Он рассказывал мне (бредущему в облаках известковой пыли по Москательной улице) о жизни человечества, он пытался очертить ее исторически, философски, научно. Могучие материки его романов, где фантазия заставляла бешено листать страницы, омывались благодатными потоками лирики. Его гуманистический романтизм одерживал бескровные победы над жалкой действительностью... Он набатно бил в колокол: "Проснитесь, человек бедствует, народ раздавлен несправедливостью..."
Это было хорошо и грандиозно - будить человечество. Но дальнейшее принадлежало уже не ему. Для дальнейших действий нужны были не затуманенные идеализмом умы. Для анализа реальной жизни нужны были трезвая материалистическая философия и реальное искусство, подобное реализму Бальзака.
Ошибка Гюго была не в его риторике, на которую так часто указывала критика, риторике, непомерно возросшей в последние годы его творчества, когда он, "желая подняться до небес, зашатался, опьяненный метафорами, когда ему стало казаться, что он проносится через миры, сидя верхом на хвосте кометы".

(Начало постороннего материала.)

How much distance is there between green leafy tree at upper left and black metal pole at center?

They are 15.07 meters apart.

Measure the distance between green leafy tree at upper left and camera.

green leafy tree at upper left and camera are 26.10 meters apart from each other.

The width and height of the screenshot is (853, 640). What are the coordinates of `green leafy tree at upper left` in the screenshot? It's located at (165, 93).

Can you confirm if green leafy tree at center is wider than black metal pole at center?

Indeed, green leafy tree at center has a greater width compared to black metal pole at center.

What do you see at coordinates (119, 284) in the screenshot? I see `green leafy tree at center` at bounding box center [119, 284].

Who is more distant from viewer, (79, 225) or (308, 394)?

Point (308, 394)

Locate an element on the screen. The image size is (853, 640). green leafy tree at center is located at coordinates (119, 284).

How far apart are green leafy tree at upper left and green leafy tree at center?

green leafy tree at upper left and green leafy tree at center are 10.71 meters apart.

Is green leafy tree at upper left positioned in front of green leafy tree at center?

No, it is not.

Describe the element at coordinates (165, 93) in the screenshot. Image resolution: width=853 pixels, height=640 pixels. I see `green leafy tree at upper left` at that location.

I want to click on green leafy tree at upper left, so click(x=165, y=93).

Мир образов Гюго был неподвижен. В центре его мироздания лежали абстрактная идея всеобщего блага и уверенность во всемогуществе человеческой совести, которой нужно лишь указать на зло, чтобы уничтожить его.

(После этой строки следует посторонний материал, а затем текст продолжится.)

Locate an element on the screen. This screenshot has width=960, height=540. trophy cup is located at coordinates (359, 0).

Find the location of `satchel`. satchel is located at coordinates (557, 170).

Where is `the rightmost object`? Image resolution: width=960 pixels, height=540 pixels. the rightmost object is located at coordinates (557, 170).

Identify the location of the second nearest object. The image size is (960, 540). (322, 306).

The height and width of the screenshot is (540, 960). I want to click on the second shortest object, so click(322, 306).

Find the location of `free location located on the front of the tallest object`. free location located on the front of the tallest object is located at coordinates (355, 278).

Он не понимал (или не хотел включить в основу своего мышления) диалектики истории. Он рассматривал мир с точки зрения веры в "вечные" ценности и поэтому, несмотря на самое горячее участие в политической жизни Франции, всегда оставался вне истории.
Он говорил: "Что такое история? Это - эхо прошедшего в будущем". В этом определении нет самого главного - настоящего. Он не ощущал "настоящее" в его движении, в развитии. Он ставил лишь фигуры-символы и, указывая на них, взывал: "Ужаснитесь!"
И поэтому, быть может, Гюго в реальной жизни так часто становился жертвой человеческой низости. Подлецы под прикрытием его возвышенной мечты делали свое темное дело, - они оставляли поэту его рифмы, себе присваивали общественную собственность.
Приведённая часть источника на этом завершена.